The Cathedral of Christ the Savior was blown up in 1931. The tower was disposed of in 1934. Neither requests, nor letters, nor the project for reorganizing traffic on Sukharev Square while preserving the tower, which a group of architects undertook to develop in a month, helped.

The artist Pavel Korin, as Vladimir Golitsyn wrote in his diary, “attacked” at one evening a certain “M”, who said that it turned out to be a wonderful avenue: “What importance, he found something to boast about, they broke the artistic monument and filled it with asphalt.”

Evgeny Lansere, another famous artist, in his diary called the tower destroyers “bastard vandals”: ​​“All tram engineers and ‘urbanists,’ probably!”

But by and large, it was mainly artists and architects who were worried about the demolition of the tower. So Karl Lopyalo already stated in the 1970s that then “the majority of Muscovites were indifferent to this phenomenon.” But he told about one elderly janitor:

“I remember (and I often remember this) how he, with a mustache, stood, looked at the Sukharev Tower and cried. They asked him: “Why are you crying, is something hurting you?” To which he replied: “They cry not from pain, but from resentment. I’m crying out of resentment for the Sukharev Tower.”

We'll cry too.

The exhibition will last at the Museum of Moscow until May 30. Tickets must be purchased online on the museum website.

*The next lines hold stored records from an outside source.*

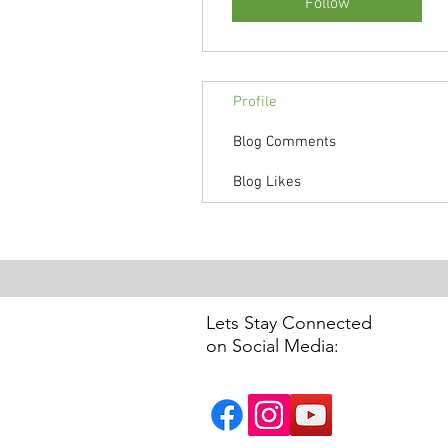
Follow
Profile
Blog Comments
Blog Likes
Lets Stay Connected
on Social Media: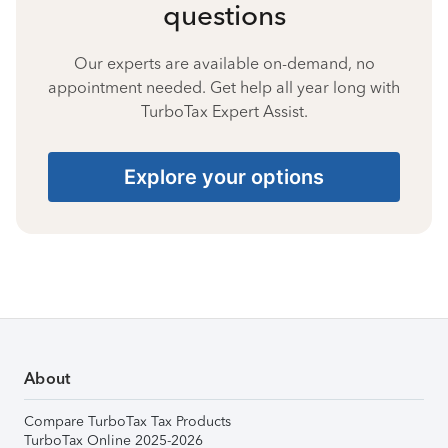
questions
Our experts are available on-demand, no
appointment needed. Get help all year long with
TurboTax Expert Assist.
Explore your options
About
Compare TurboTax Tax Products
TurboTax Online 2025-2026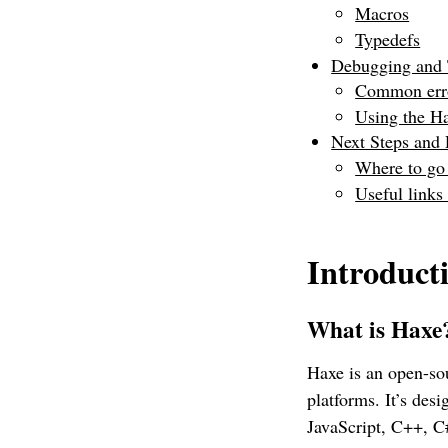
Macros
Typedefs
Debugging and 
Common erro
Using the H
Next Steps and
Where to go
Useful links
Introduct
What is Hax
Haxe is an open-so
platforms. It’s des
JavaScript, C++, C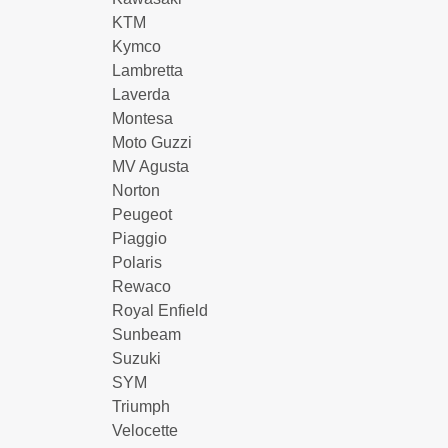
KTM
Kymco
Lambretta
Laverda
Montesa
Moto Guzzi
MV Agusta
Norton
Peugeot
Piaggio
Polaris
Rewaco
Royal Enfield
Sunbeam
Suzuki
SYM
Triumph
Velocette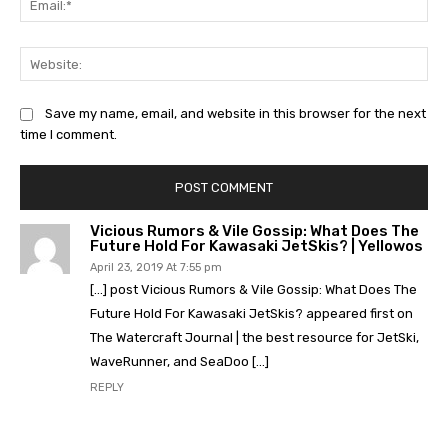
Web
Save my name, email, and website in this browser for the next
time I comment.
Vicious Rumors & Vile Gossip: What Does The
Future Hold For Kawasaki JetSkis? | Yellowos
April 23, 2019 At 7:55 pm
[…] post Vicious Rumors & Vile Gossip: What Does The
Future Hold For Kawasaki JetSkis? appeared first on
The Watercraft Journal | the best resource for JetSki,
WaveRunner, and SeaDoo […]
REPLY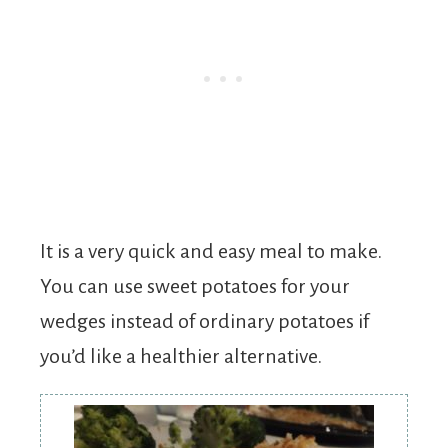
It is a very quick and easy meal to make.
You can use sweet potatoes for your
wedges instead of ordinary potatoes if
you’d like a healthier alternative.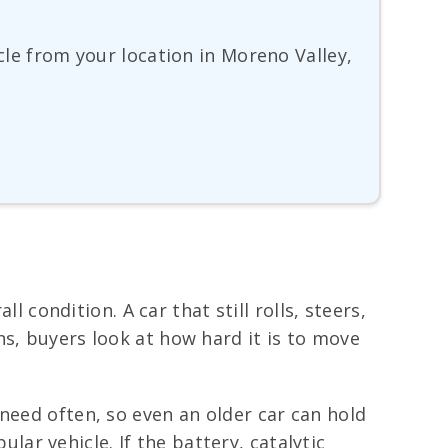
icle from your location in Moreno Valley,
l condition. A car that still rolls, steers,
s, buyers look at how hard it is to move
need often, so even an older car can hold
r vehicle. If the battery, catalytic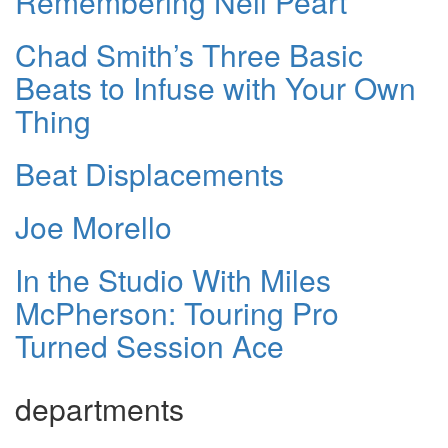
Remembering Neil Peart
Chad Smith’s Three Basic
Beats to Infuse with Your Own
Thing
Beat Displacements
Joe Morello
In the Studio With Miles
McPherson: Touring Pro
Turned Session Ace
departments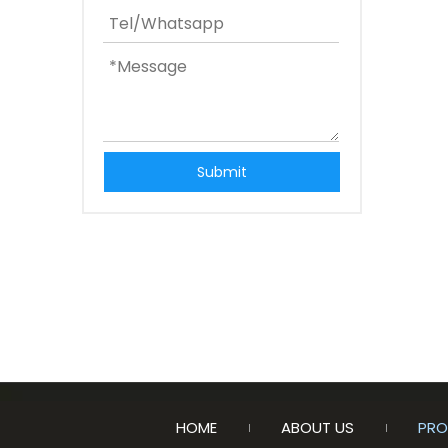
Submit
HOME
ABOUT US
PRO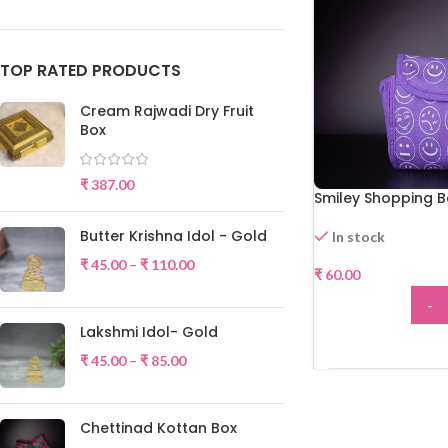
TOP RATED PRODUCTS
Cream Rajwadi Dry Fruit
Box
₹
387.00
Smiley Shopping 
Butter Krishna Idol - Gold
In stock
₹
45.00
–
₹
110.00
₹
60.00
-
Lakshmi Idol- Gold
ADD
₹
45.00
–
₹
85.00
Chettinad Kottan Box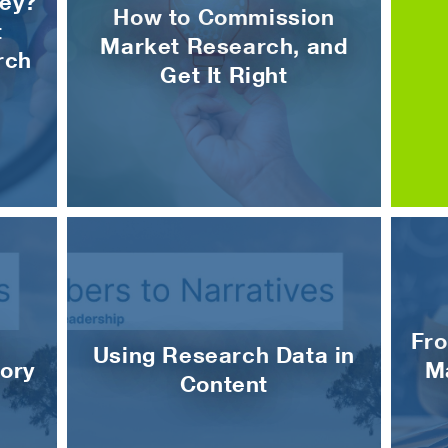
ey?
How to Commission
t
Market Research, and
rch
Get It Right
Fro
Using Research Data in
ory
M
Content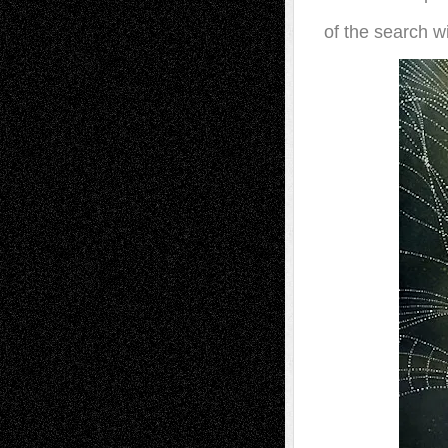
of the search w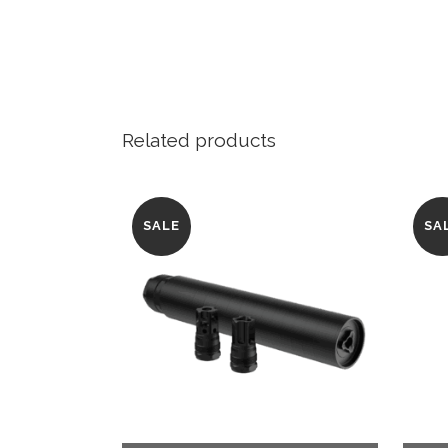
Related products
SALE
SA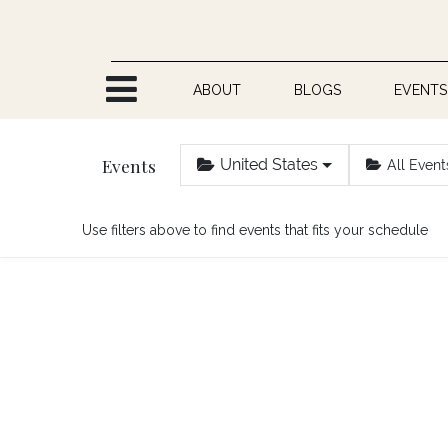
Skip to Content
ABOUT
BLOGS
EVENTS
Events
United States
All Event
Use filters above to find events that fits your schedule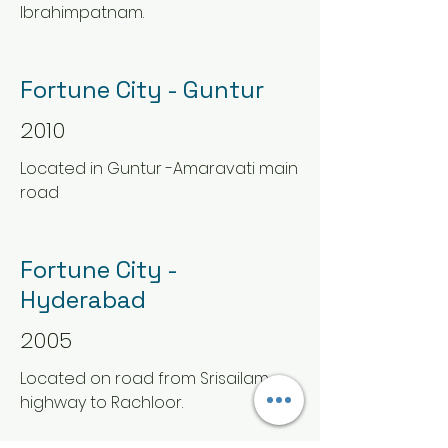
Ibrahimpatnam.
Fortune City - Guntur
2010
Located in Guntur -Amaravati main
road
Fortune City -
Hyderabad
2005
Located on road from Srisailam
highway to Rachloor.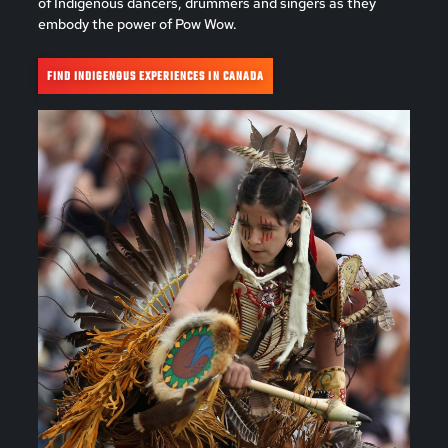
of Indigenous dancers, drummers and singers as they
embody the power of Pow Wow.
FIND INDIGENOUS EXPERIENCES IN CANADA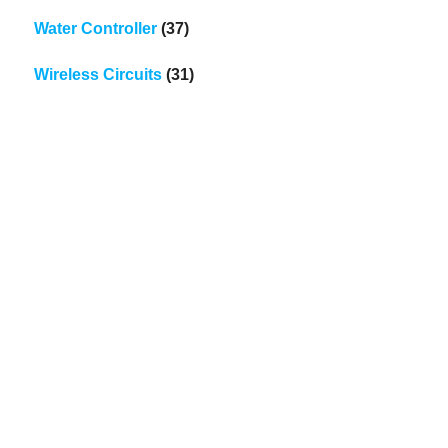
Water Controller
(37)
Wireless Circuits
(31)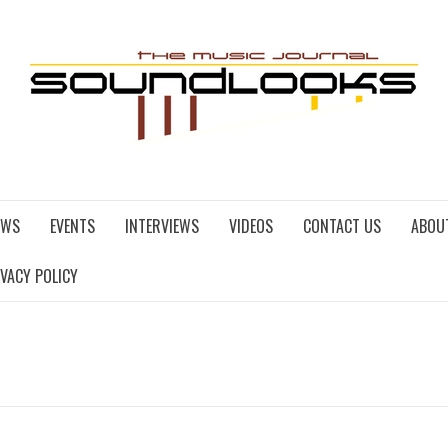
EWS
EVENTS
INTERVIEWS
VIDEOS
CONTACT US
ABOU
IVACY POLICY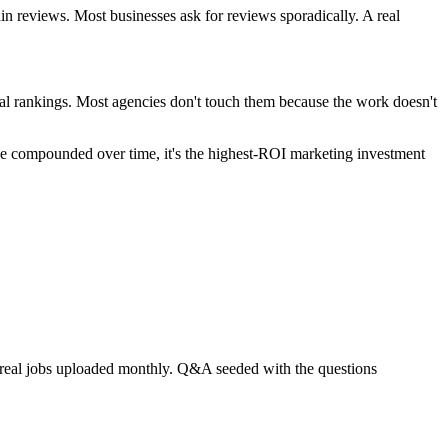
n reviews. Most businesses ask for reviews sporadically. A real
al rankings. Most agencies don't touch them because the work doesn't
use compounded over time, it's the highest-ROI marketing investment
ur real jobs uploaded monthly. Q&A seeded with the questions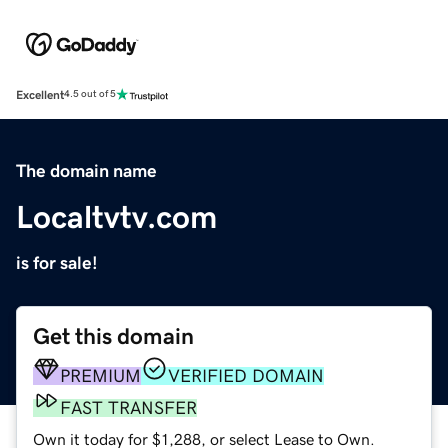
Excellent
4.5 out of 5
The domain name
Localtvtv.com
is for sale!
Get this domain
PREMIUM
VERIFIED DOMAIN
FAST TRANSFER
Own it today for $1,288, or select Lease to Own.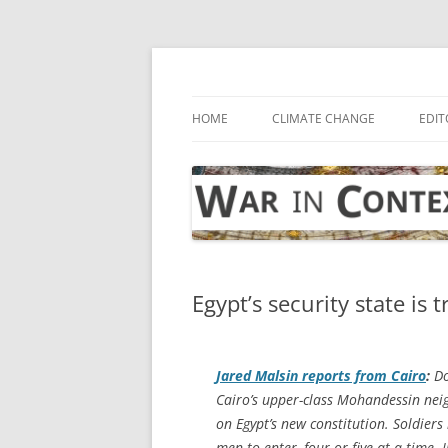
Skip
to
content
… with attention to the unseen
War in Context
HOME
CLIMATE CHANGE
EDIT
Egypt’s security state is
Jared Malsin reports from Cairo
:
Do
Cairo’s upper-class Mohandessin neig
on Egypt’s new constitution. Soldier
men to enter, four or five at a time.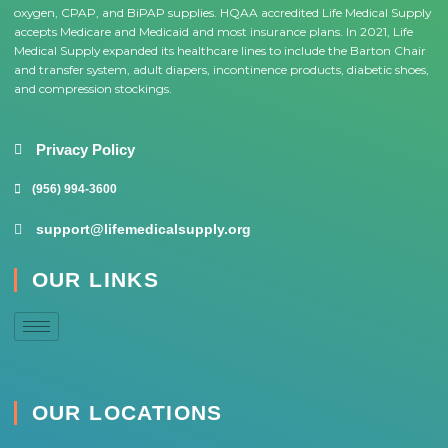
oxygen, CPAP, and BiPAP supplies. HQAA accredited Life Medical Supply
accepts Medicare and Medicaid and most insurance plans. In 2021, Life
Medical Supply expanded its healthcare lines to include the Barton Chair
and transfer system, adult diapers, incontinence products, diabetic shoes,
and compression stockings.
Privacy Policy
(956) 994-3600
support@lifemedicalsupply.org
OUR LINKS
OUR LOCATIONS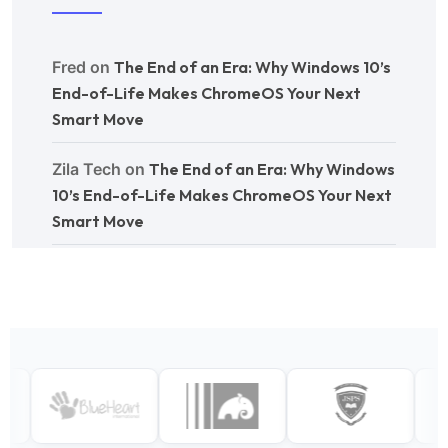
Fred
on
The End of an Era: Why Windows 10’s
End-of-Life Makes ChromeOS Your Next
Smart Move
Zila Tech
on
The End of an Era: Why Windows
10’s End-of-Life Makes ChromeOS Your Next
Smart Move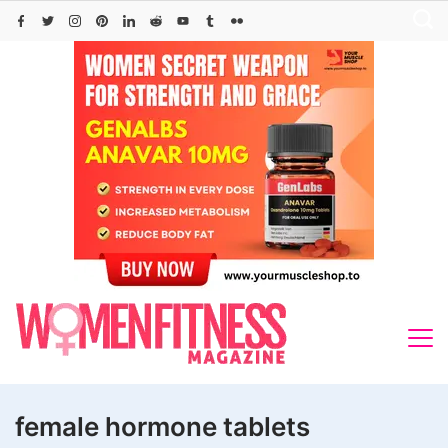
Skip
to
content
female hormone tablets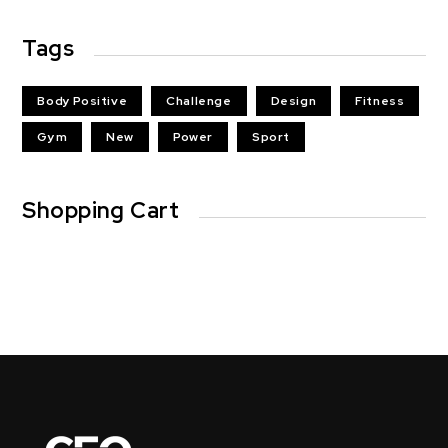
Tags
Body Positive
Challenge
Design
Fitness
Gym
New
Power
Sport
Shopping Cart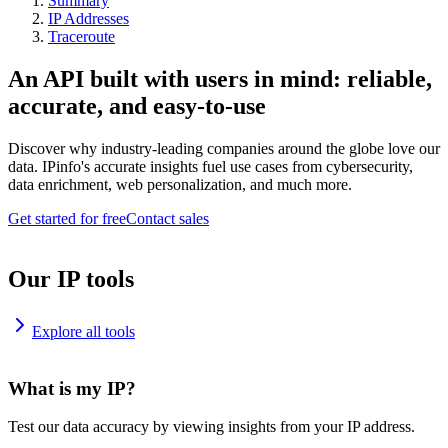
Summary
IP Addresses
Traceroute
An API built with users in mind: reliable,
accurate, and easy-to-use
Discover why industry-leading companies around the globe love our
data. IPinfo's accurate insights fuel use cases from cybersecurity,
data enrichment, web personalization, and much more.
Get started for free
Contact sales
Our IP tools
Explore all tools
What is my IP?
Test our data accuracy by viewing insights from your IP address.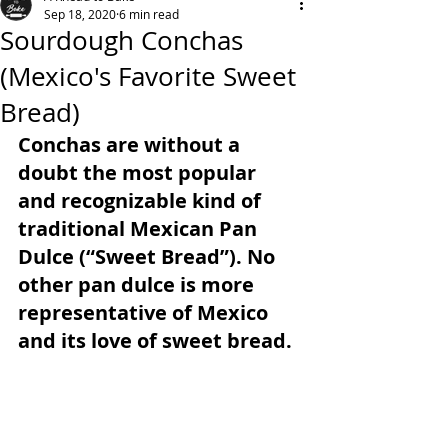
Sep 18, 2020
6 min read
Sourdough Conchas
(Mexico's Favorite Sweet
Bread)
Conchas are without a 
doubt the most popular 
and recognizable kind of 
traditional Mexican Pan 
Dulce (“Sweet Bread”). No 
other pan dulce is more 
representative of Mexico 
and its love of sweet bread.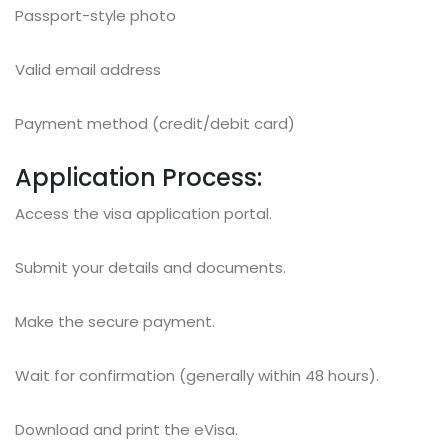
Passport-style photo
Valid email address
Payment method (credit/debit card)
Application Process:
Access the visa application portal.
Submit your details and documents.
Make the secure payment.
Wait for confirmation (generally within 48 hours).
Download and print the eVisa.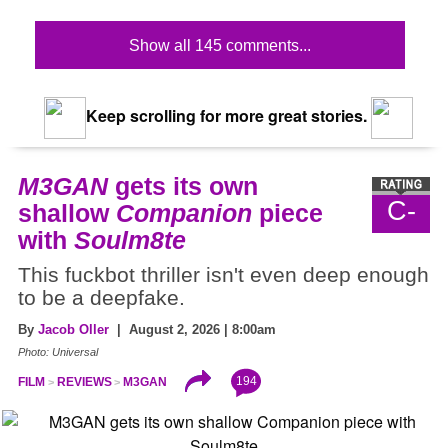
Show all 145 comments...
Keep scrolling for more great stories.
M3GAN
gets its own
C-
shallow
Companion
piece
with
Soulm8te
This fuckbot thriller isn't even deep enough
to be a deepfake.
By
Jacob Oller
| August 2, 2026 | 8:00am
Photo: Universal
194
FILM
REVIEWS
M3GAN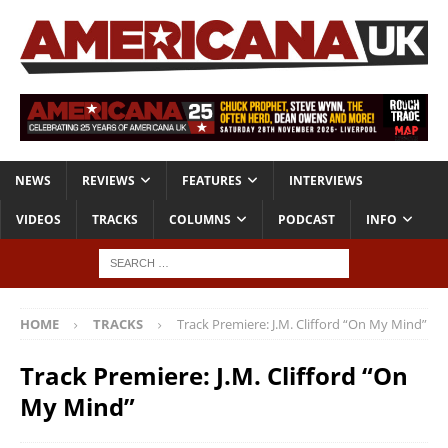
NEWS
REVIEWS
FEATURES
INTERVIEWS
VIDEOS
TRACKS
COLUMNS
PODCAST
INFO
HOME
TRACKS
Track Premiere: J.M. Clifford “On My Mind”
Track Premiere: J.M. Clifford “On
My Mind”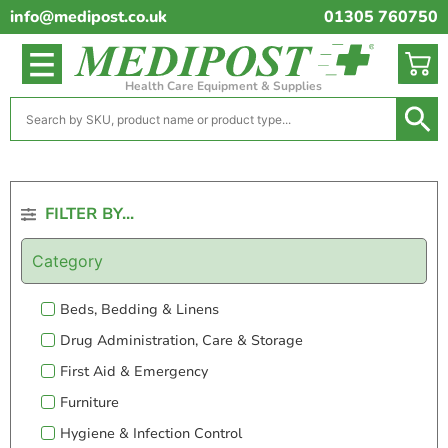
info@medipost.co.uk
01305 760750
Health Care Equipment & Supplies
FILTER BY...
Category
Beds, Bedding & Linens
Drug Administration, Care & Storage
First Aid & Emergency
Furniture
Hygiene & Infection Control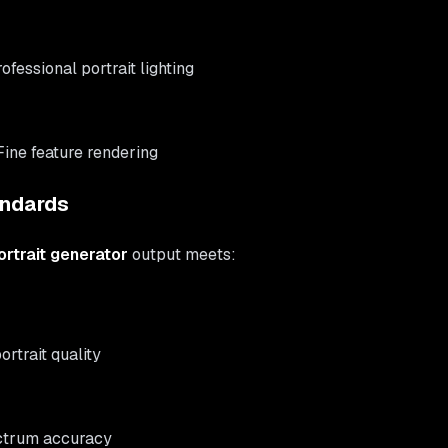
rofessional portrait lighting
 Fine feature rendering
andards
rtrait generator
output meets:
ortrait quality
ectrum accuracy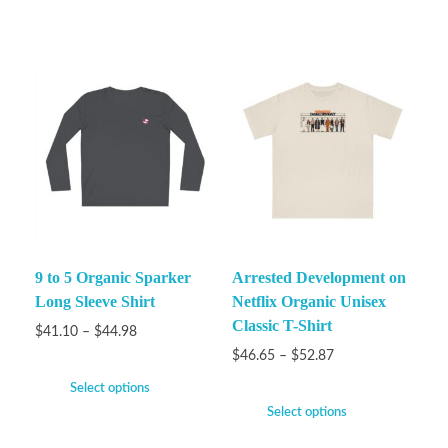
9 to 5 Organic Sparker
Arrested Development on
Long Sleeve Shirt
Netflix Organic Unisex
Classic T-Shirt
$
41.10
–
$
44.98
$
46.65
–
$
52.87
Select options
Select options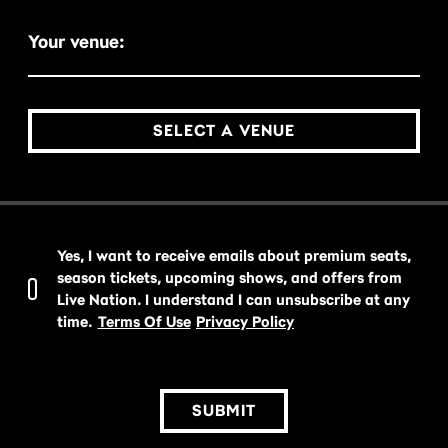
Your venue:
SELECT A VENUE
Yes, I want to receive emails about premium seats,
season tickets, upcoming shows, and offers from
Live Nation. I understand I can unsubscribe at any
time.
Terms Of Use
Privacy Policy
SUBMIT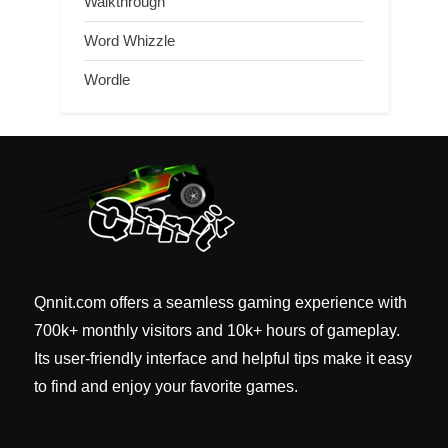
Walkthrough
Word Whizzle
Wordle
Qnnit.com offers a seamless gaming experience with
700k+ monthly visitors and 10k+ hours of gameplay.
Its user-friendly interface and helpful tips make it easy
to find and enjoy your favorite games.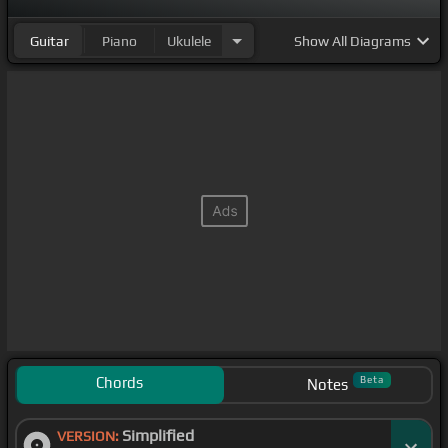
Guitar
Piano
Ukulele
Show
All Diagrams
Chords
Beta
Notes
Simplified
VERSION:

Appearance of the building and legends associated with it

Bride Tower

Compared to the one-story houses that surrounded it, the height of the tower was simply enormous, reaching 64 meters! And this is the height of a modern twenty-story building! The Sukharev Tower became the first civil building of this scale in Russia.

In 1834, Mikhail Yuryevich Lermontov wrote about her like this:

Residents of the city fell in love with the slender stone beauty and affectionately called her among themselves the Sukharevskaya young lady and also the bride of the bell tower of Ivan the Great. After all, earlier, before the appearance of the Sukharevskaya Tower, only bell towers at churches were built so high. And only one bell tower of Ivan the Great was 20 meters higher than the “young lady tower”. Her height was 81 meters.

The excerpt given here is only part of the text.